Myanmar (Burmese) text intelligence library — 14-strategy checking pipeline, dictionary building, and AI model training, from O(1) SymSpell lookups to ONNX-powered inference.

PyPI Python Version License: MIT Coverage Tests

Overview

mySpellChecker is a comprehensive text intelligence library built specifically for the Myanmar language. It covers three domains: a 14-strategy checking pipeline (from rule-based validation through grammar checking, N-gram context, hidden-compound and syllable-window detection, confusable and homophone detection, to ONNX-powered AI inference), a dictionary building pipeline (corpus ingestion, segmentation, N-gram frequency, SQLite packaging), and AI model training (semantic MLM fine-tuning with ONNX export). Since Myanmar script is written as a continuous stream without spaces between words, the library uses a multi-layer validation approach — starting with fast syllable-level checks and progressively applying deeper analysis including POS tagging, 8 grammar checkers, and context-aware semantic validation.

Key Features

Note: v1.0 supports Standard Burmese (Myanmar) only.
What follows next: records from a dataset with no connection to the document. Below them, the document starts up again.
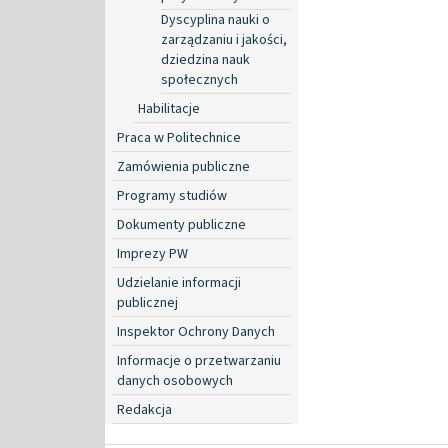
Dyscyplina nauki o
zarządzaniu i jakości,
dziedzina nauk
społecznych
Habilitacje
Praca w Politechnice
Zamówienia publiczne
Programy studiów
Dokumenty publiczne
Imprezy PW
Udzielanie informacji
publicznej
Inspektor Ochrony Danych
Informacje o przetwarzaniu
danych osobowych
Redakcja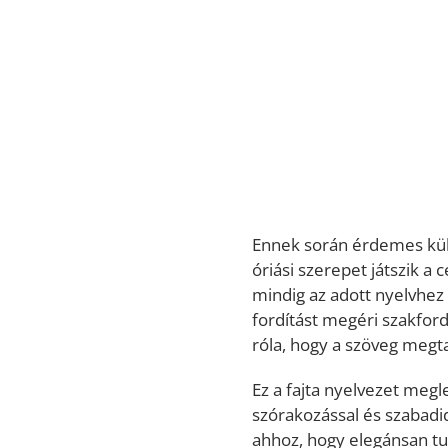
Ennek során érdemes külö
óriási szerepet játszik a
mindig az adott nyelvhez
fordítást megéri szakfor
róla, hogy a szöveg megta
Ez a fajta nyelvezet megl
szórakozással és szabadi
ahhoz, hogy elegánsan tud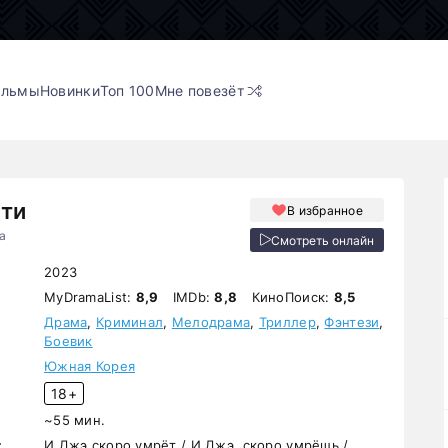
ильмы
Новинки
Топ 100
Мне повезёт
рти
В избранное
da
Смотреть онлайн
2023
MyDramaList:
8,9
IMDb:
8,8
КиноПоиск:
8,5
Драма
,
Криминал
,
Мелодрама
,
Триллер
,
Фэнтези
,
Боевик
Южная Корея
18+
~55 мин.
:
И Джэ скоро умрёт / И Джэ, скоро умрёшь /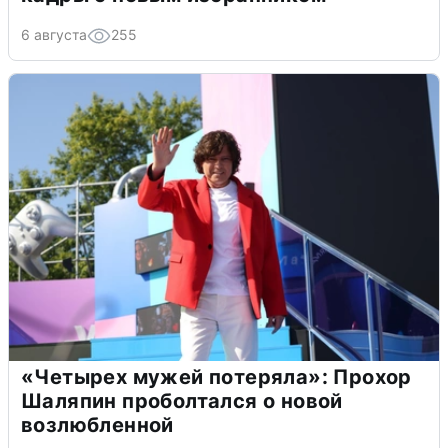
6 августа
255
«Четырех мужей потеряла»: Прохор
Шаляпин проболтался о новой
возлюбленной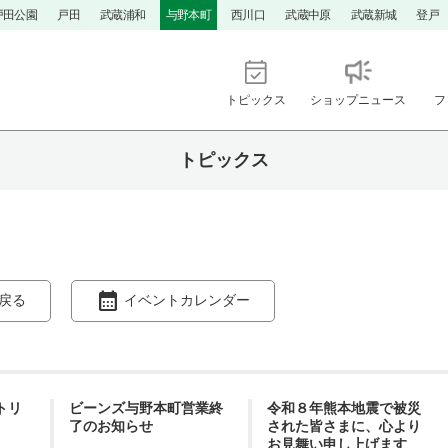
戸田公園
戸田
武蔵浦和
与野本町
西川口
武蔵中原
武蔵新城
登戸
トピックス
ショップニュース
フ
トピックス
戻る
イベントカレンダー
ントリ
ビーンズ与野本町営業終
令和８年熊本地震で被災
了のお知らせ
された皆さまに、心より
お見舞い申し上げます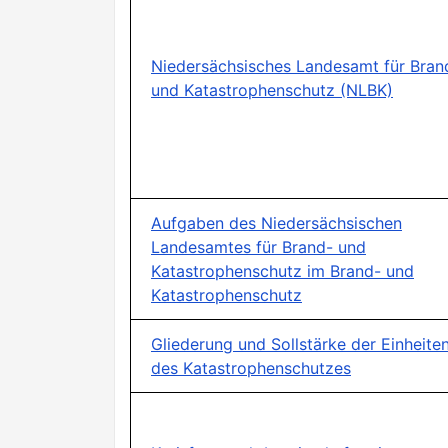
Niedersächsisches Landesamt für Bran
und Katastrophenschutz (NLBK)
Aufgaben des Niedersächsischen
Landesamtes für Brand- und
Katastrophenschutz im Brand- und
Katastrophenschutz
Gliederung und Sollstärke der Einheite
des Katastrophenschutzes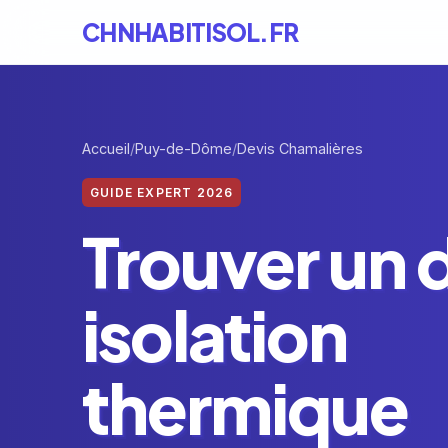
CHNHABITISOL.FR
Accueil
Puy-de-Dôme
Devis Chamalières
GUIDE EXPERT 2026
Trouver un 
isolation
thermique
Other Myanmar-script languages (Shan, Karen, Mon, etc.) and extended Unicode ranges are planned for future releases.

Checking Pipeline

  • 14-Strategy Validation Pipeline: Composable strategies from fast rule checks (sub-10ms) to AI inference, each layer building on the previous.
  • Syllable-First Architecture: Validates most errors at the syllable level before assembling into words for deeper analysis.
  • SymSpell Algorithm: Custom O(1) symmetric delete implementation with Myanmar-specific variant generation for fast correction suggestions.
  • N-gram Context Checking: Bigram/Trigram probabilities detect real-word errors (correct spelling, wrong context).
  • Hidden Compound Detection: Recovers multi-token compound typos that the segmenter over-splits into individually-valid syllables (e.g. ခုန်ကျစရိတ်ကုန်ကျစရိတ်). Walks curated-vocabulary bigram/trigram windows and verifies against high-frequency dictionary compounds.
  • Syllable-Window OOV Detection (opt-in): Complementary structural-phase detector that enumerates syllable-windows across adjacent words and consults SymSpell for high-frequency near-matches.
  • Homophone Detection: Bidirectional N-gram analysis catches sound-alike word errors with frequency-aware guards.
  • Confusable Detection: Multi-layer valid-word confusion detection — statistical bigram, MLP classifier, and MLM semantic analysis.
  • Meta-Classifier Post-Filter: Logistic regression model (41 features) replaces manual per-strategy confidence thresholds; compound-aware features in the v2 model drive FPR reduction.
  • Grammar Checking: 8 specialized checkers — Aspect, Classifier, Compound, MergedWord, Negation, Particle, TenseAgreement, Register.
  • POS Tagging: Pluggable backends — Rule-Based (fast), Viterbi HMM (balanced), Transformer (93% accuracy).
  • Joint Segmentation: Simultaneous word segmentation and POS tagging in a single pass.
  • Suffix-Aware Re-Segmentation: DefaultSegmenter post-processes oversized tokens and colloquial-locative merges (e.g. ရန်ကုန်မာ[ရန်, ကုန်, မာ]) for cleaner downstream validation.
  • Compound & Morpheme Handling: DP-based compound resolution, ternary compound splits in morpheme correction, productive reduplication validation.
  • AI Semantic Checking (Optional): ONNX masked language model for context-aware validation.
  • Named Entity Recognition: Heuristic and Transformer-based NER to reduce false positives on names and places.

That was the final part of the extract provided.